" "Then duty is a dream,"
said a third, "and conscience a delusion; and responsibility a fiction;
and virtue and vice are alike unworthy of either praise or blame, reward
or punishment." "A tree is not responsible," said the Necessitarian,
"yet we cut it down, if it bears no fruit; and we cut off the natural
branches, and insert new scions, if its fruit is not to our liking. A
musquito is irresponsible, yet we kill it when it gives us pain. A horse
is irresponsible, yet we caress it when it gives us pleasure." "So man
is no more than a tree, a musquito, or a horse! And selfishness is the
measure of our duty! We caress or kill as we are pleased or pained." And
so the conversation ran on in one party.
In another the Bible is the subject of conversation.

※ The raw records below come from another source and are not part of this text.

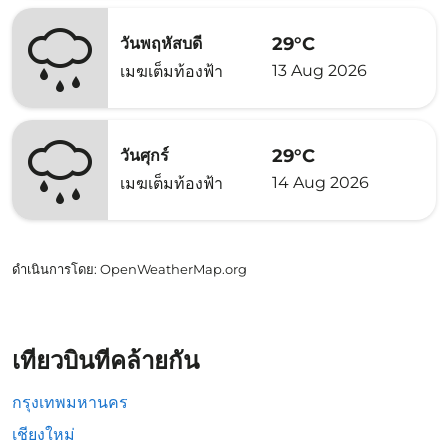
29°C
วันพฤหัสบดี
13 Aug 2026
เมฆเต็มท้องฟ้า
29°C
วันศุกร์
14 Aug 2026
เมฆเต็มท้องฟ้า
ดำเนินการโดย
: OpenWeatherMap.org
เที่ยวบินที่คล้ายกัน
กรุงเทพมหานคร
เชียงใหม่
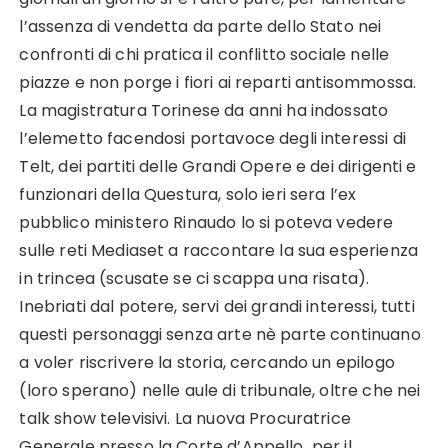
l’assenza di vendetta da parte dello Stato nei
confronti di chi pratica il conflitto sociale nelle
piazze e non porge i fiori ai reparti antisommossa.
La magistratura Torinese da anni ha indossato
l’elemetto facendosi portavoce degli interessi di
Telt, dei partiti delle Grandi Opere e dei dirigenti e
funzionari della Questura, solo ieri sera l’ex
pubblico ministero Rinaudo lo si poteva vedere
sulle reti Mediaset a raccontare la sua esperienza
in trincea (scusate se ci scappa una risata).
Inebriati dal potere, servi dei grandi interessi, tutti
questi personaggi senza arte nè parte continuano
a voler riscrivere la storia, cercando un epilogo
(loro sperano) nelle aule di tribunale, oltre che nei
talk show televisivi. La nuova Procuratrice
Generale presso la Corte d’Appello per il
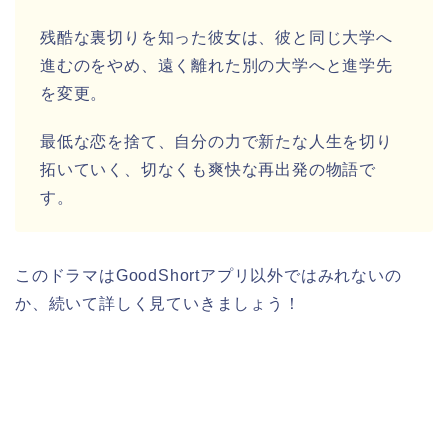
残酷な裏切りを知った彼女は、彼と同じ大学へ
進むのをやめ、遠く離れた別の大学へと進学先
を変更。
最低な恋を捨て、自分の力で新たな人生を切り
拓いていく、切なくも爽快な再出発の物語で
す。
このドラマはGoodShortアプリ以外ではみれないの
か、続いて詳しく見ていきましょう！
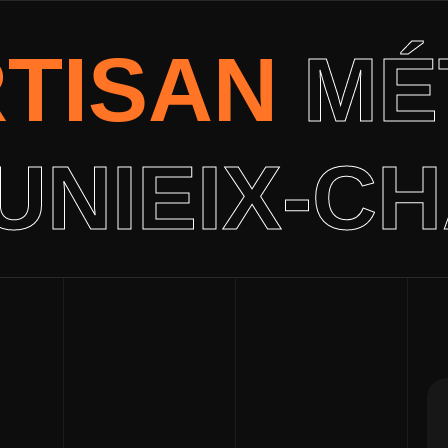
RTISAN
MÉ
NIEIX-C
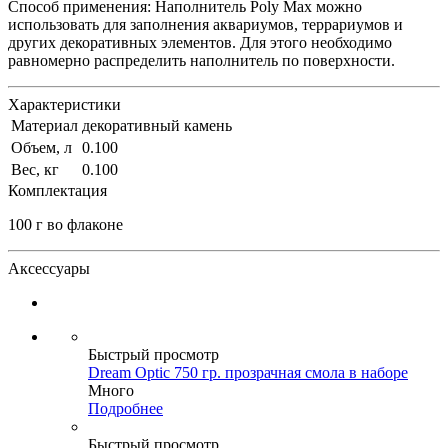
Способ применения: Наполнитель Poly Max можно
использовать для заполнения аквариумов, террариумов и
других декоративных элементов. Для этого необходимо
равномерно распределить наполнитель по поверхности.
Характеристики
Материал
декоративный камень
Объем, л
0.100
Вес, кг
0.100
Комплектация
100 г во флаконе
Аксессуары
Быстрый просмотр
Dream Optic 750 гр. прозрачная смола в наборе
Много
Подробнее
Быстрый просмотр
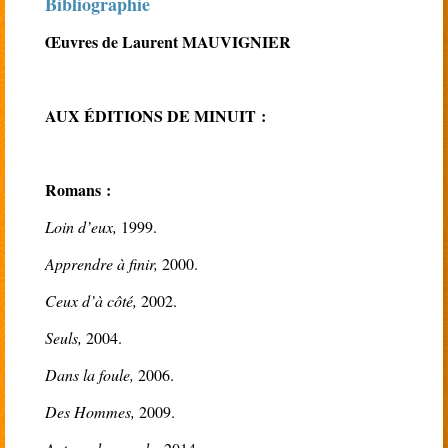
Bibliographie
Œuvres de Laurent MAUVIGNIER
AUX ÉDITIONS DE MINUIT :
Romans :
Loin d’eux,
1999.
Apprendre à finir,
2000.
Ceux d’à côté,
2002.
Seuls,
2004.
Dans la foule,
2006.
Des Hommes,
2009.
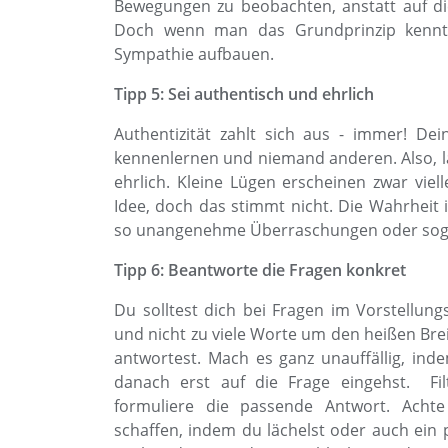
Bewegungen zu beobachten, anstatt auf die
Doch wenn man das Grundprinzip kennt
Sympathie aufbauen.
Tipp 5: Sei authentisch und ehrlich
Authentizität zahlt sich aus - immer! Dei
kennenlernen und niemand anderen. Also, la
ehrlich. Kleine Lügen erscheinen zwar viell
Idee, doch das stimmt nicht. Die Wahrheit
so unangenehme Überraschungen oder sogar
Tipp 6: Beantworte die Fragen konkret
Du solltest dich bei Fragen im Vorstellun
und nicht zu viele Worte um den heißen Brei 
antwortest. Mach es ganz unauffällig, ind
danach erst auf die Frage eingehst. Fi
formuliere die passende Antwort. Achte
schaffen, indem du lächelst oder auch ein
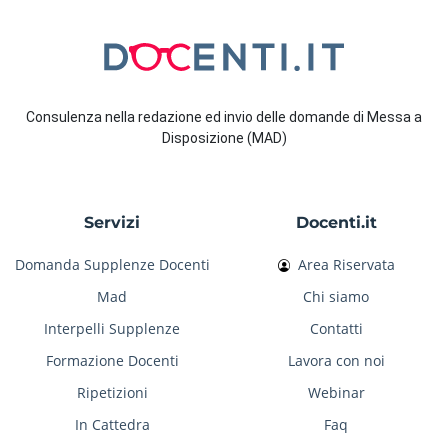
Consulenza nella redazione ed invio delle domande di Messa a
Disposizione (MAD)
Servizi
Docenti.it
Domanda Supplenze Docenti
Area Riservata
Mad
Chi siamo
Interpelli Supplenze
Contatti
Formazione Docenti
Lavora con noi
Ripetizioni
Webinar
In Cattedra
Faq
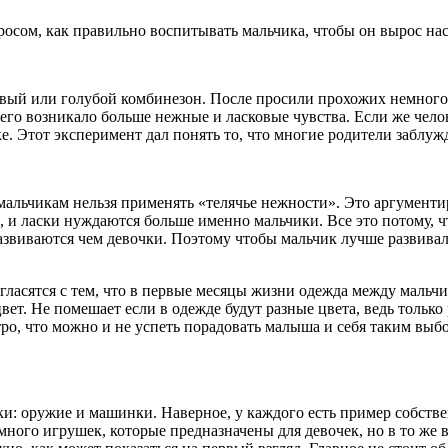
росом, как правильно воспитывать мальчика, чтобы он вырос н
овый или голубой комбинезон. После просили прохожих немного
у него возникало больше нежные и ласковые чувства. Если же че
е. Этот эксперимент дал понять то, что многие родители заблуж
мальчикам нельзя применять «телячье нежности». Это аргументир
 и ласки нуждаются больше именно мальчики. Все это потому, ч
азвиваются чем девочки. Поэтому чтобы мальчик лучше развива
огласятся с тем, что в первые месяцы жизни одежда между мальчи
вет. Не помешает если в одежде будут разные цвета, ведь только
тро, что можно и не успеть порадовать малыша и себя таким выбо
и: оружие и машинки. Наверное, у каждого есть пример собстве
ь много игрушек, которые предназначены для девочек, но в то ж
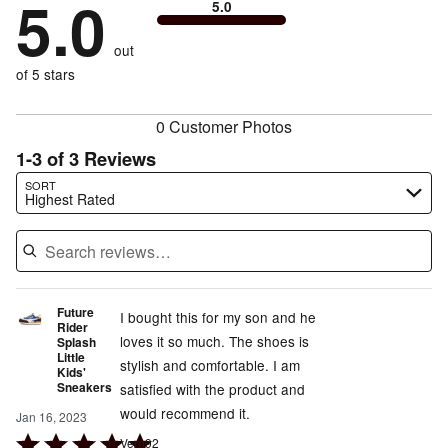
5.0
of
5.0
stars
by
0%
of
reviewers
by
0%
of
reviewers
out
0%
of
reviewers
of
of 5 stars
reviewers
reviewers
0 Customer Photos
1-3 of 3 Reviews
Search reviews…
SORT
Highest Rated
Future
I bought this for my son and he
Rider
loves it so much. The shoes is
Splash
Little
stylish and comfortable. I am
Kids'
Sneakers
satisfied with the product and
would recommend it.
Jan 16, 2023
Rated
Vern92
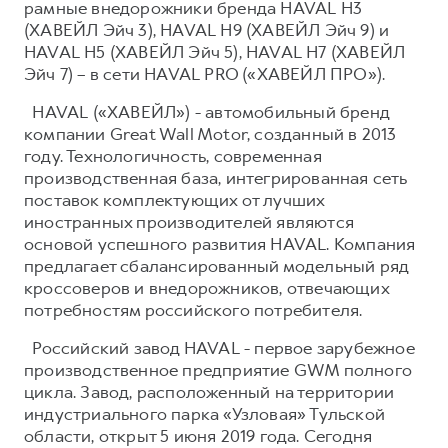
рамные внедорожники бренда HAVAL H3
(ХАВЕЙЛ Эйч 3), HAVAL H9 (ХАВЕЙЛ Эйч 9) и
HAVAL H5 (ХАВЕЙЛ Эйч 5), HAVAL H7 (ХАВЕЙЛ
Эйч 7) – в сети HAVAL PRO («ХАВЕЙЛ ПРО»).
HAVAL («ХАВЕЙЛ») - автомобильный бренд
компании Great Wall Motor, созданный в 2013
году. Технологичность, современная
производственная база, интегрированная сеть
поставок комплектующих от лучших
иностранных производителей являются
основой успешного развития HAVAL. Компания
предлагает сбалансированный модельный ряд
кроссоверов и внедорожников, отвечающих
потребностям российского потребителя.
Российский завод HAVAL - первое зарубежное
производственное предприятие GWM полного
цикла. Завод, расположенный на территории
индустриального парка «Узловая» Тульской
области, открыт 5 июня 2019 года. Сегодня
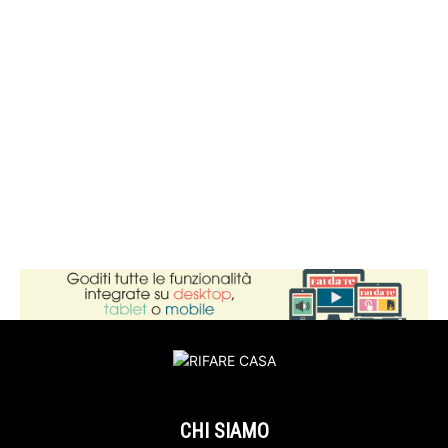
CHI SIAMO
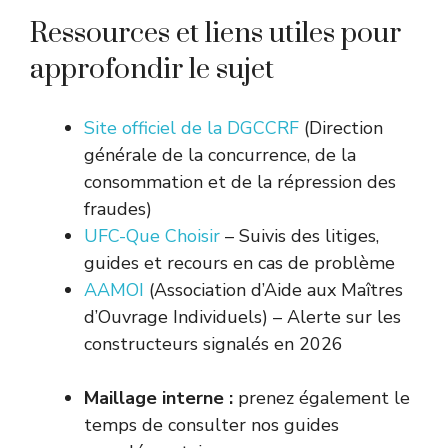
Ressources et liens utiles pour
approfondir le sujet
Site officiel de la DGCCRF
(Direction
générale de la concurrence, de la
consommation et de la répression des
fraudes)
UFC-Que Choisir
– Suivis des litiges,
guides et recours en cas de problème
AAMOI
(Association d’Aide aux Maîtres
d’Ouvrage Individuels) – Alerte sur les
constructeurs signalés en 2026
Maillage interne :
prenez également le
temps de consulter nos guides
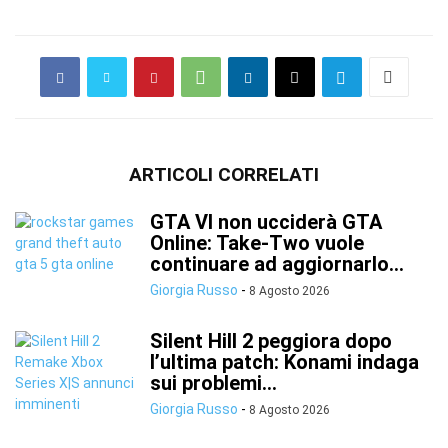
ARTICOLI CORRELATI
GTA VI non ucciderà GTA
Online: Take-Two vuole
continuare ad aggiornarlo...
Giorgia Russo
-
8 Agosto 2026
Silent Hill 2 peggiora dopo
l’ultima patch: Konami indaga
sui problemi...
Giorgia Russo
-
8 Agosto 2026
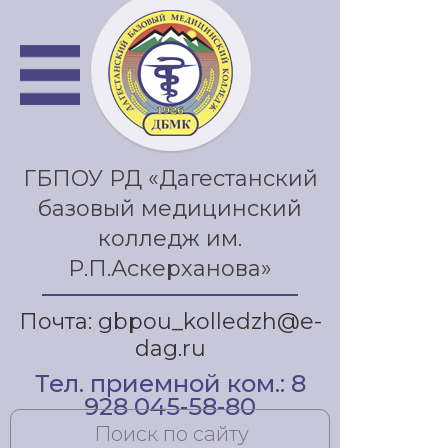
ГБПОУ РД «Дагестанский
базовый медицинский
колледж им.
Р.П.Аскерханова»
Почта: gbpou_kolledzh@e-
dag.ru
Тел. приемной ком.: 8
928 045-58-80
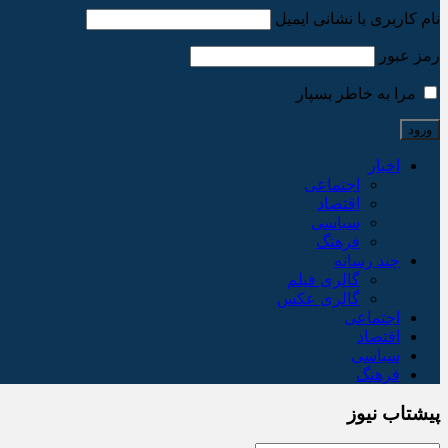
نام کاربری یا نشانی ایمیل
رمز عبور
مرا به خاطر بسپار
اخبار
اجتماعی
اقتصاد
سیاسی
فرهنگ
چند رسانه
گالری فیلم
گالری عکس
اجتماعی
اقتصاد
سیاسی
فرهنگ
پیشتاب نیوز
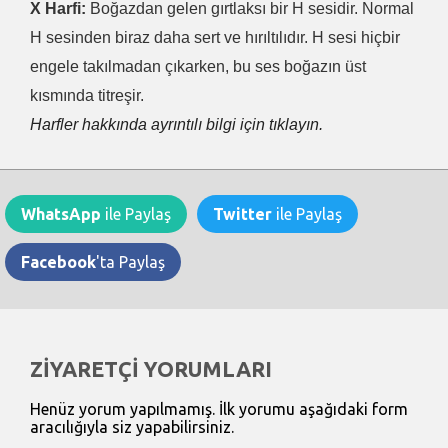
X Harfi:
Boğazdan gelen gırtlaksı bir H sesidir. Normal
H sesinden biraz daha sert ve hırıltılıdır. H sesi hiçbir
engele takılmadan çıkarken, bu ses boğazın üst
kısmında titreşir.
Harfler hakkında ayrıntılı bilgi için tıklayın.
WhatsApp
ile Paylaş
Twitter
ile Paylaş
Facebook
'ta Paylaş
ZİYARETÇİ YORUMLARI
Henüz yorum yapılmamış. İlk yorumu aşağıdaki form
aracılığıyla siz yapabilirsiniz.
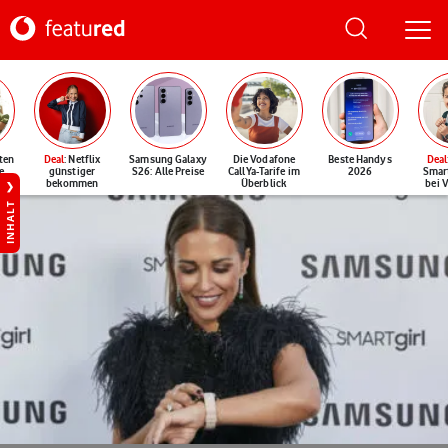
ten
Deal
: Netflix
Samsung Galaxy
Die Vodafone
Beste Handys
Deal
e
günstiger
S26: Alle Preise
CallYa-Tarife im
2026
Smar
bekommen
Überblick
bei 
INHALT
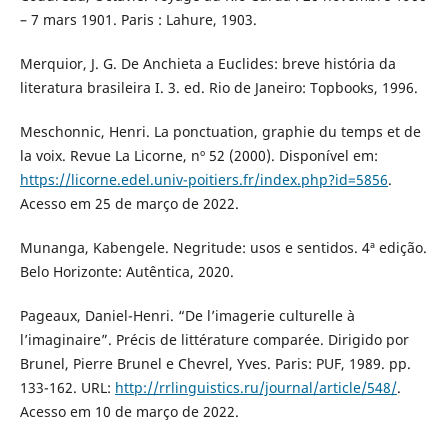
– 7 mars 1901. Paris : Lahure, 1903.
Merquior, J. G. De Anchieta a Euclides: breve história da
literatura brasileira I. 3. ed. Rio de Janeiro: Topbooks, 1996.
Meschonnic, Henri. La ponctuation, graphie du temps et de
la voix. Revue La Licorne, nº 52 (2000). Disponível em:
https://licorne.edel.univ-poitiers.fr/index.php?id=5856
.
Acesso em 25 de março de 2022.
Munanga, Kabengele. Negritude: usos e sentidos. 4ª edição.
Belo Horizonte: Autêntica, 2020.
Pageaux, Daniel-Henri. “De l’imagerie culturelle à
l’imaginaire”. Précis de littérature comparée. Dirigido por
Brunel, Pierre Brunel e Chevrel, Yves. Paris: PUF, 1989. pp.
133-162. URL:
http://rrlinguistics.ru/journal/article/548/
.
Acesso em 10 de março de 2022.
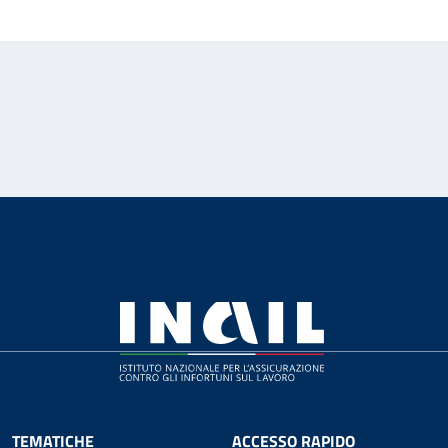
TEMATICHE
ACCESSO RAPIDO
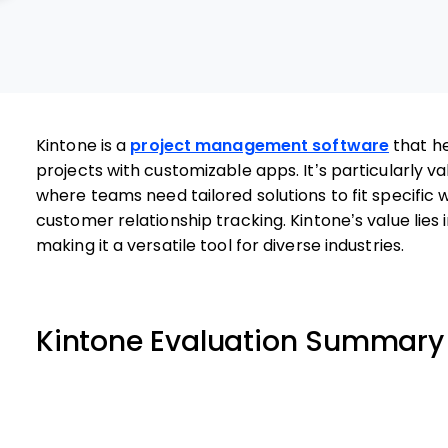
Kintone is a
project management software
that he
projects with customizable apps. It’s particularly va
where teams need tailored solutions to fit specific 
customer relationship tracking. Kintone’s value lies i
making it a versatile tool for diverse industries.
Kintone Evaluation Summary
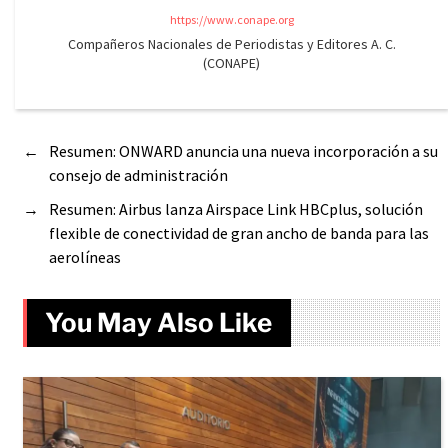
https://www.conape.org
Compañeros Nacionales de Periodistas y Editores A. C.
(CONAPE)
←
Resumen: ONWARD anuncia una nueva incorporación a su
consejo de administración
→
Resumen: Airbus lanza Airspace Link HBCplus, solución
flexible de conectividad de gran ancho de banda para las
aerolíneas
You May Also Like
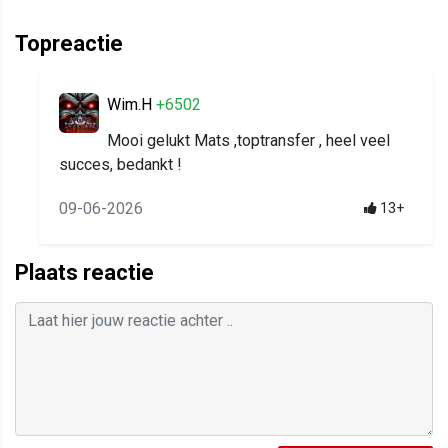
Topreactie
Wim.H
+6502
Mooi gelukt Mats ,toptransfer , heel veel
succes, bedankt !
09-06-2026
13+
Plaats reactie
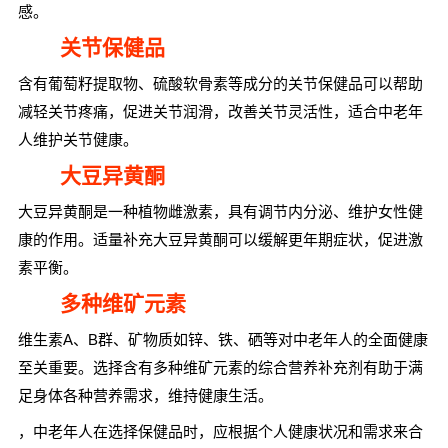
感。
关节保健品
含有葡萄籽提取物、硫酸软骨素等成分的关节保健品可以帮助
减轻关节疼痛，促进关节润滑，改善关节灵活性，适合中老年
人维护关节健康。
大豆异黄酮
大豆异黄酮是一种植物雌激素，具有调节内分泌、维护女性健
康的作用。适量补充大豆异黄酮可以缓解更年期症状，促进激
素平衡。
多种维矿元素
维生素A、B群、矿物质如锌、铁、硒等对中老年人的全面健康
至关重要。选择含有多种维矿元素的综合营养补充剂有助于满
足身体各种营养需求，维持健康生活。
，中老年人在选择保健品时，应根据个人健康状况和需求来合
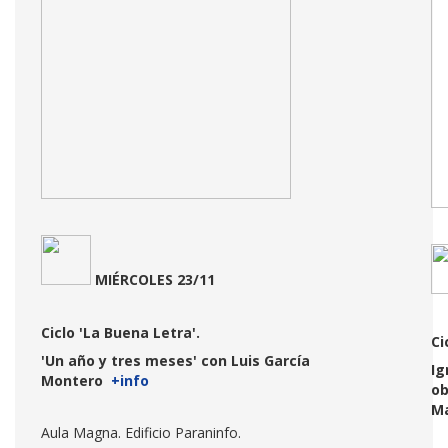
MIÉRCOLES 23/11
Ciclo 'La Buena Letra'.
Ci
'Un año y tres meses' con Luis García
Ig
Montero
+info
ob
Ma
Aula Magna. Edificio Paraninfo.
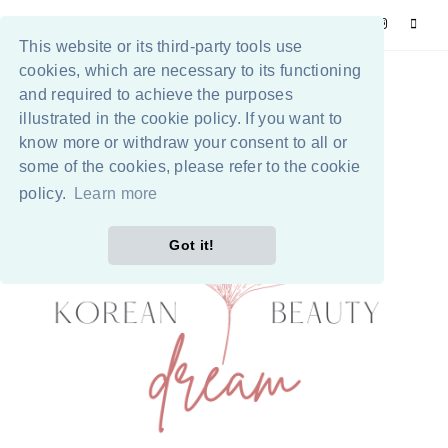
This website or its third-party tools use
cookies, which are necessary to its functioning
and required to achieve the purposes
illustrated in the cookie policy. If you want to
know more or withdraw your consent to all or
some of the cookies, please refer to the cookie
policy.
Learn more
Got it!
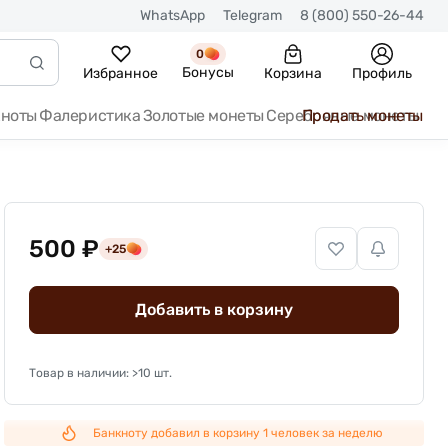
WhatsApp
Telegram
8 (800) 550-26-44
0
Бонусы
Избранное
Корзина
Профиль
кноты
Фалеристика
Золотые монеты
Серебряные монеты
Продать монеты
500 ₽
+25
Добавить в корзину
Товар в наличии: >10 шт.
Банкноту добавил в корзину 1 человек за неделю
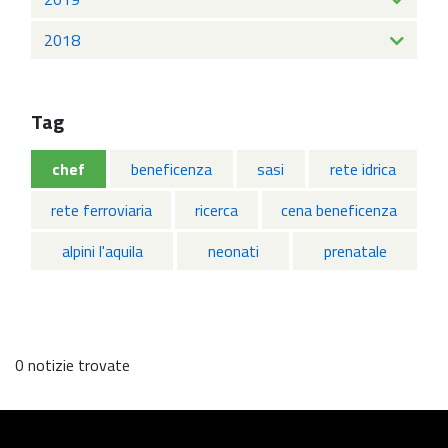
2018
Tag
chef
beneficenza
sasi
rete idrica
rete ferroviaria
ricerca
cena beneficenza
alpini l'aquila
neonati
prenatale
0 notizie trovate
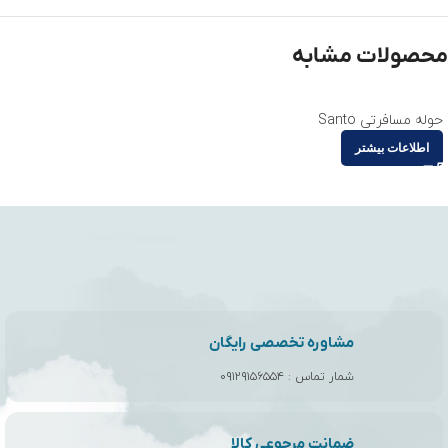
محصولات مشابه
حوله مسافرتی Santo
اطلاعات بیشتر
مشاوره تخصصی رایگان
شمار تماس :
۰۹۱۲۹۱۵۶۵۵۴
ضمانت مرجوعی کالا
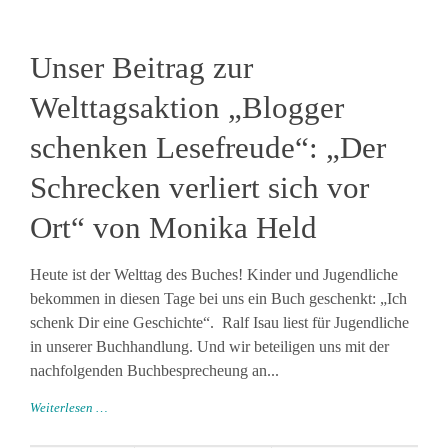
Unser Beitrag zur
Welttagsaktion „Blogger
schenken Lesefreude“: „Der
Schrecken verliert sich vor
Ort“ von Monika Held
Heute ist der Welttag des Buches! Kinder und Jugendliche
bekommen in diesen Tage bei uns ein Buch geschenkt: „Ich
schenk Dir eine Geschichte“. Ralf Isau liest für Jugendliche
in unserer Buchhandlung. Und wir beteiligen uns mit der
nachfolgenden Buchbesprecheung an...
Weiterlesen …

But here all are
agreed on the principal point. No one regards it as of supernatural
origin, or of Divine authority. The question is, whether the
Anti-Slavery Society shall acknowledge that the clergy are right in
saying that the Bible sanctions Slavery. "That it does sanction Slavery
is certain," says one. "Abraham was a slave-holder, a slave-trader, and
a slave-breeder. Isaac inherited his slave property. Jacob had slaves,
and had offspring by two of them. Moses allows the Jews to buy up the
nations round about them, and to hold them as slaves, as a _possession_,
and to transmit them as an inheritance to their children for ever.